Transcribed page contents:
################
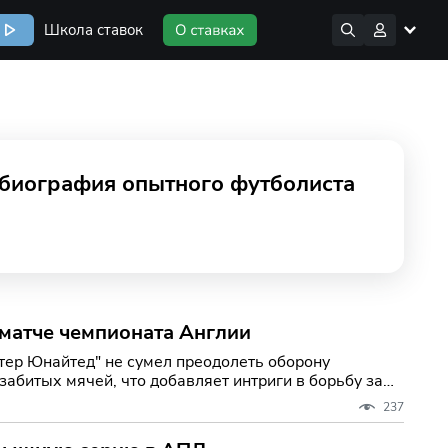
Школа ставок
 биография опытного футболиста
 матче чемпионата Англии
тер Юнайтед" не сумел преодолеть оборону
забитых мячей, что добавляет интриги в борьбу за
237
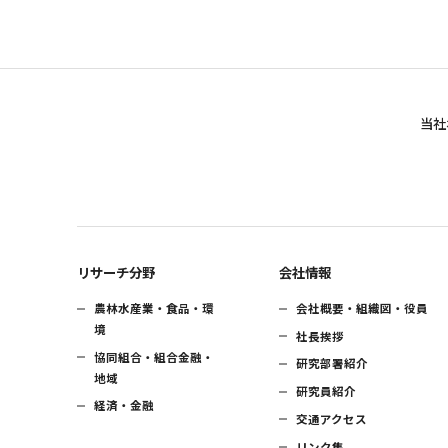
当社
リサーチ分野
会社情報
農林水産業・食品・環
会社概要・組織図・役員
境
社長挨拶
協同組合・組合金融・
研究部署紹介
地域
研究員紹介
経済・金融
交通アクセス
リンク集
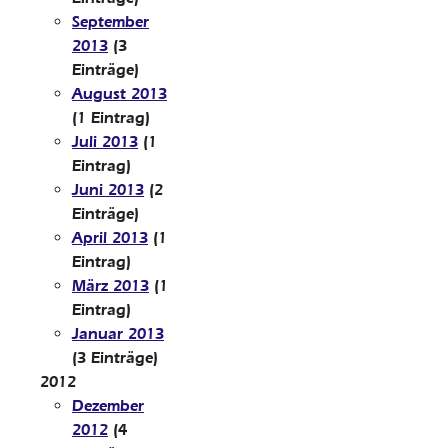
September
2013
(3
Einträge)
August 2013
(1 Eintrag)
Juli 2013
(1
Eintrag)
Juni 2013
(2
Einträge)
April 2013
(1
Eintrag)
März 2013
(1
Eintrag)
Januar 2013
(3 Einträge)
2012
Dezember
2012
(4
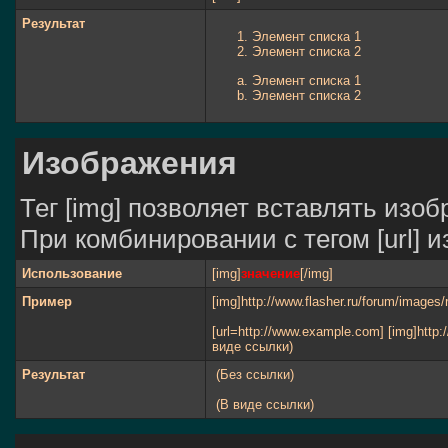
Результат
Элемент списка 1
Элемент списка 2
Элемент списка 1
Элемент списка 2
Изображения
Тег [img] позволяет вставлять изо
При комбинировании с тегом [url] 
Использование
[img]
значение
[/img]
Пример
[img]http://www.flasher.ru/forum/images/
[url=http://www.example.com] [img]http:/
виде ссылки)
Результат
(Без ссылки)
(В виде ссылки)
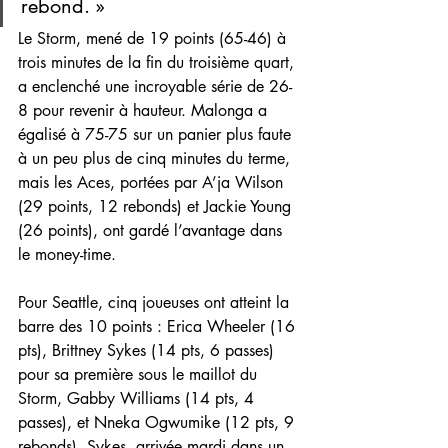
rebond. »
Le Storm, mené de 19 points (65-46) à 
trois minutes de la fin du troisième quart, 
a enclenché une incroyable série de 26-
8 pour revenir à hauteur. Malonga a 
égalisé à 75-75 sur un panier plus faute 
à un peu plus de cinq minutes du terme, 
mais les Aces, portées par A’ja Wilson 
(29 points, 12 rebonds) et Jackie Young 
(26 points), ont gardé l’avantage dans 
le money-time.
Pour Seattle, cinq joueuses ont atteint la 
barre des 10 points : Erica Wheeler (16 
pts), Brittney Sykes (14 pts, 6 passes) 
pour sa première sous le maillot du 
Storm, Gabby Williams (14 pts, 4 
passes), et Nneka Ogwumike (12 pts, 9 
rebonds). Sykes, arrivée mardi dans un 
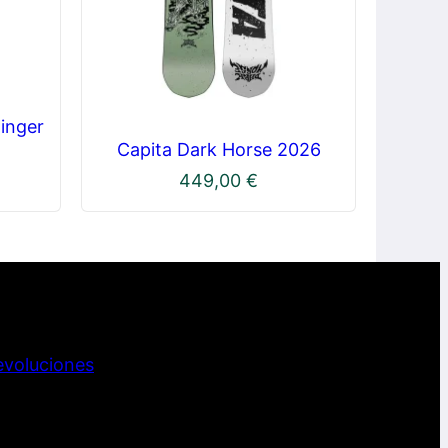
inger
Capita Dark Horse 2026
449,00
€
evoluciones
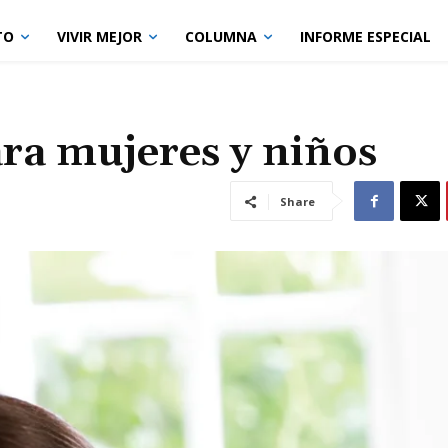
TO
VIVIR MEJOR
COLUMNA
INFORME ESPECIAL
ra mujeres y niños
Share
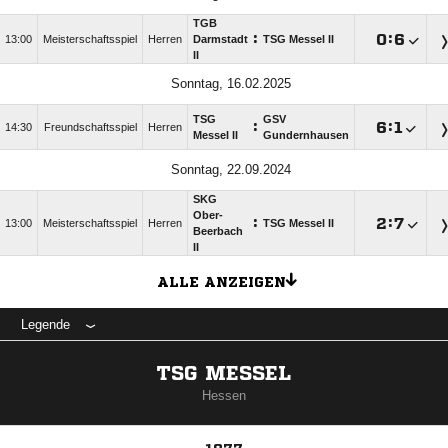
TGB
:

:

13:00
Meisterschaftsspiel
Herren
Darmstadt
TSG Messel II
II
Sonntag, 16.02.2025
TSG
GSV
:

:

14:30
Freundschaftsspiel
Herren
Messel II
Gundernhausen
Sonntag, 22.09.2024
SKG
Ober-
:

:

13:00
Meisterschaftsspiel
Herren
TSG Messel II
Beerbach
II
ALLE ANZEIGEN
Legende
TSG MESSEL
Hessen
################
WHAT IS NEEDED >> Please retype the records above exactly, leaving every image out.

REPLY >>
Школа ставок
 биография опытного футболиста
 матче чемпионата Англии
тер Юнайтед" не сумел преодолеть оборону
забитых мячей, что добавляет интриги в борьбу за
237
当社
リサーチ分野
会社情報
農林水産業・食品・環
会社概要・組織図・役員
境
社長挨拶
協同組合・組合金融・
研究部署紹介
地域
研究員紹介
経済・金融
交通アクセス
リンク集
September
2013
(3
Einträge)
August 2013
(1 Eintrag)
Juli 2013
(1
Eintrag)
Juni 2013
(2
Einträge)
April 2013
(1
Eintrag)
März 2013
(1
Eintrag)
Januar 2013
(3 Einträge)
2012
Dezember
2012
(4
Результат
Элемент списка 1
Элемент списка 2
Элемент списка 1
Элемент списка 2
Изображения
Тег [img] позволяет вставлять изо
При комбинировании с тегом [url] 
Использование
[img]
значение
[/img]
Пример
[img]http://www.flasher.ru/forum/images/
[url=http://www.example.com] [img]http:/
виде ссылки)
Результат
(Без ссылки)
(В виде ссылки)
rebond. »
Le Storm, mené de 19 points (65-46) à 
trois minutes de la fin du troisième quart, 
a enclenché une incroyable série de 26-
8 pour revenir à hauteur. Malonga a 
égalisé à 75-75 sur un panier plus faute 
à un peu plus de cinq minutes du terme, 
mais les Aces, portées par A’ja Wilson 
(29 points, 12 rebonds) et Jackie Young 
(26 points), ont gardé l’avantage dans 
le money-time.
Pour Seattle, cinq joueuses ont atteint la 
barre des 10 points : Erica Wheeler (16 
pts), Brittney Sykes (14 pts, 6 passes) 
pour sa première sous le maillot du 
Storm, Gabby Williams (14 pts, 4 
passes), et Nneka Ogwumike (12 pts, 9 
rebonds). Sykes, arrivée mardi dans un 
inger
Capita Dark Horse 2026
449,00
€
evoluciones
TO
VIVIR MEJOR
COLUMNA
INFORME ESPECIAL
ra mujeres y niños
Share
TGB
:

:

13:00
Meisterschaftsspiel
Herren
Darmstadt
TSG Messel II
II
Sonntag, 16.02.2025
TSG
GSV
:

:

14:30
Freundschaftsspiel
Herren
Messel II
Gundernhausen
Sonntag, 22.09.2024
SKG
Ober-
:

:

13:00
Meisterschaftsspiel
Herren
TSG Messel II
Beerbach
II
ALLE ANZEIGEN
Legende
TSG MESSEL
Hessen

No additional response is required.